Our strategy will be to use numerical methods to find approximate solutions. We will examine three - the Bisection, Secant, and Newton methods.

## 2. Bisection method

The simplest root finding algorithm is the __[bisection method](https://en.wikipedia.org/wiki/Bisection_method)__. The algorithm applies to any continuous function $f(x)$ on an interval $[a,b]$ where the value of the function $f(x)$ changes sign from $a$ to $b$. The idea is simple: divide the interval into two parts; since a solution must exist within one of the two subintervals, select the subinterval where the sign of $f(x)$ changes, and then repeat.<br>

The main advantage of the bisection method is its simplicity.

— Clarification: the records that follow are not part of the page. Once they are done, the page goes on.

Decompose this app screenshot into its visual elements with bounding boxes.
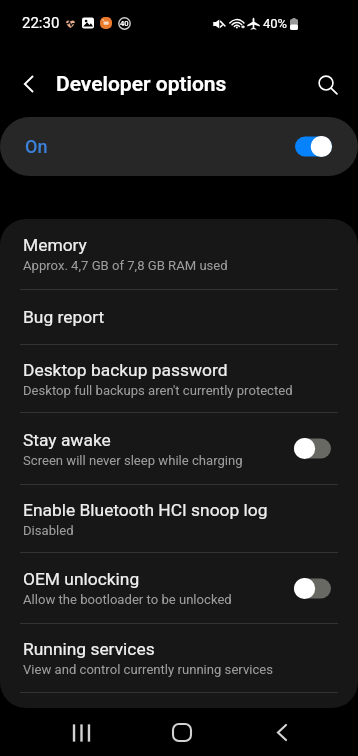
button[interactable]: OEM unlocking: [0, 553, 358, 623]
staticText: Memory: [23, 235, 87, 255]
staticText: Desktop full backups aren't currently pr…: [23, 383, 293, 398]
staticText: Running services: [23, 639, 155, 659]
button[interactable]: Navigate up: [9, 64, 49, 104]
button[interactable]: Desktop backup password: [0, 345, 358, 412]
staticText: View and control currently running servi…: [23, 662, 273, 677]
staticText: Allow the bootloader to be unlocked: [23, 592, 232, 607]
button[interactable]: Memory: [0, 219, 358, 289]
staticText: Developer options: [56, 72, 227, 97]
button[interactable]: Enable Bluetooth HCI snoop log: [0, 485, 358, 552]
button[interactable]: On: [0, 117, 358, 176]
staticText: 40%: [263, 16, 288, 31]
staticText: 40: [120, 19, 129, 28]
button[interactable]: Home: [152, 709, 212, 756]
staticText: Disabled: [23, 523, 74, 538]
staticText: Enable Bluetooth HCI snoop log: [23, 500, 268, 520]
staticText: Stay awake: [23, 430, 111, 450]
button[interactable]: Bug report: [0, 290, 358, 344]
staticText: 22:30: [22, 14, 60, 32]
staticText: OEM unlocking: [23, 569, 140, 589]
button[interactable]: Stay awake: [0, 413, 358, 484]
staticText: On: [25, 136, 48, 157]
button[interactable]: Recent apps: [51, 709, 111, 756]
staticText: Desktop backup password: [23, 360, 228, 380]
button[interactable]: Search: [305, 62, 349, 106]
button[interactable]: Back: [252, 709, 312, 756]
staticText: Bug report: [23, 307, 105, 327]
staticText: Screen will never sleep while charging: [23, 453, 243, 468]
button[interactable]: Running services: [0, 624, 358, 692]
staticText: Approx. 4,7 GB of 7,8 GB RAM used: [23, 258, 228, 273]
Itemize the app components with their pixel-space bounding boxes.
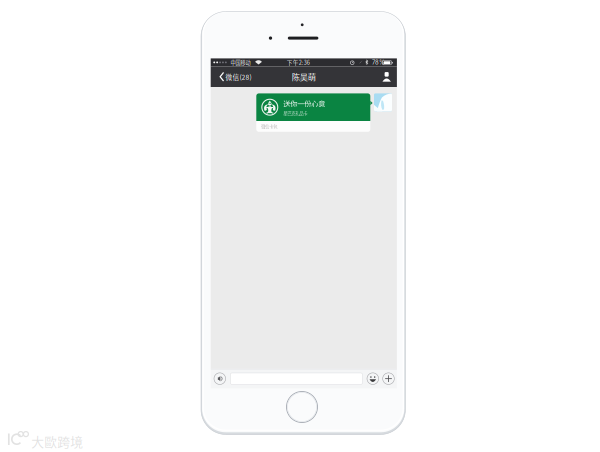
staticText: 78% [372,59,385,66]
staticText: 中国移动 [230,59,250,66]
staticText: 星巴克礼品卡 [283,110,307,116]
staticText: 微信(28) [226,72,252,82]
button[interactable]: Emoji [367,369,379,388]
staticText: 下午2:36 [287,58,310,66]
staticText: 微信卡包 [261,123,277,130]
staticText: 大歐跨境 [31,432,83,450]
button[interactable]: More options [383,369,394,388]
staticText: 送你一份心意 [283,98,325,108]
button[interactable]: Voice message [213,369,227,388]
button[interactable]: 微信(28) [214,66,257,87]
button[interactable]: Contact profile [380,66,394,87]
staticText: 陈吴萌 [292,71,316,83]
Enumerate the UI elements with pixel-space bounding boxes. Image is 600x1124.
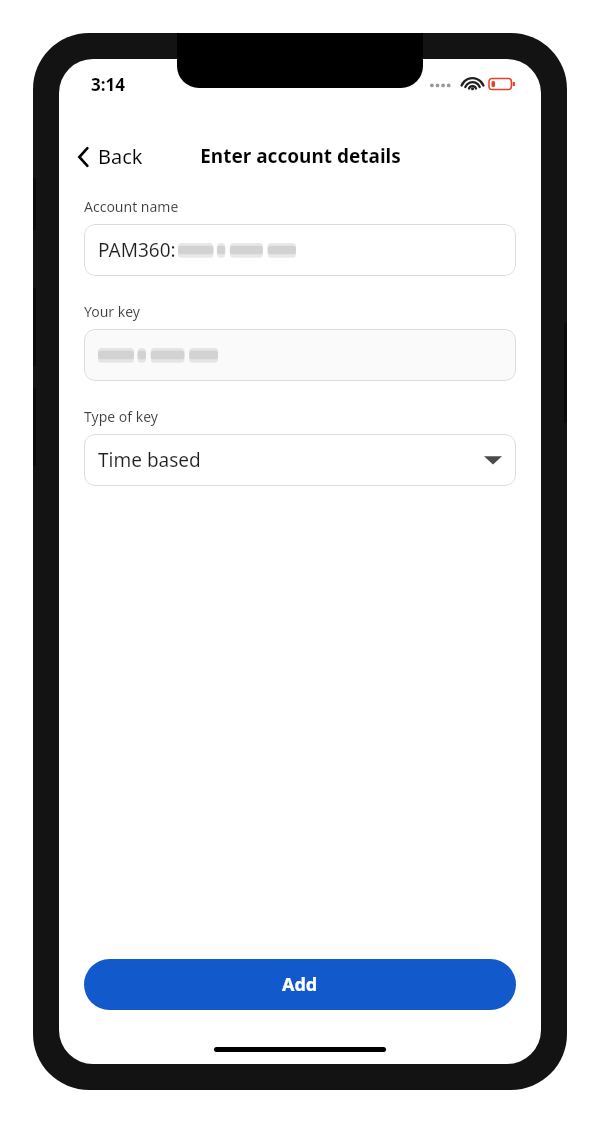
staticText: Type of key (84, 407, 158, 426)
staticText: Add (282, 972, 318, 997)
staticText: Time based (98, 447, 201, 473)
staticText: 3:14 (91, 73, 125, 96)
button[interactable] (84, 329, 516, 381)
button[interactable]: Back (69, 137, 151, 176)
staticText: Your key (84, 302, 140, 321)
staticText: Back (98, 143, 143, 170)
staticText: PAM360: (98, 237, 176, 263)
button[interactable]: Time based (84, 434, 516, 486)
button[interactable]: PAM360: (84, 224, 516, 276)
button[interactable]: Add (84, 959, 516, 1010)
staticText: Account name (84, 197, 179, 216)
staticText: Enter account details (200, 143, 401, 169)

The main disadvantages are that it converges slowly because it does not use information about the function (such as its derivative), and it cannot be generalized to more than one dimension.

The bisection algorithm finds roots as follows:
1. Choose a starting interval $[a_0,b_0]$ such that $f(a_0)f(b_0)<0$ ( $f$ changes sign in the interval).
2. Compute $f(m_0)$ where $m_0 = \frac{a_0 + b_0}{2}$ is the midpoint.
3. Determine the next subinterval $[a_1,b_1]$:<br>
    a. If $f(a_0)f(m_0)<0$, then set the next interval between $a_1 = a_0$ and $b_1 = m_0$.<br>
    b. If $f(b_0)f(m_0)<0$, then set the next interval between $a_1 = m_0$ and $b_1 = b_0$.<br>
4. Repeat (2) and (3) for a given number of cycles $N$, after which the interval reaches a length of $\frac{b-a}{2^N}$. 
5. Return the midpoint value as the solution. Its error relative to the exact solution will be of order $\frac{b-a}{2^{N+1}}$.<br>
If one selects a small threshold $\varepsilon$ for the solution, such that $\varepsilon = \frac{b-a}{2^{N}}$, this threshold is reached in roughly $N = \log(\frac{b-a}{\varepsilon})$ steps.
(Image source: Wiki)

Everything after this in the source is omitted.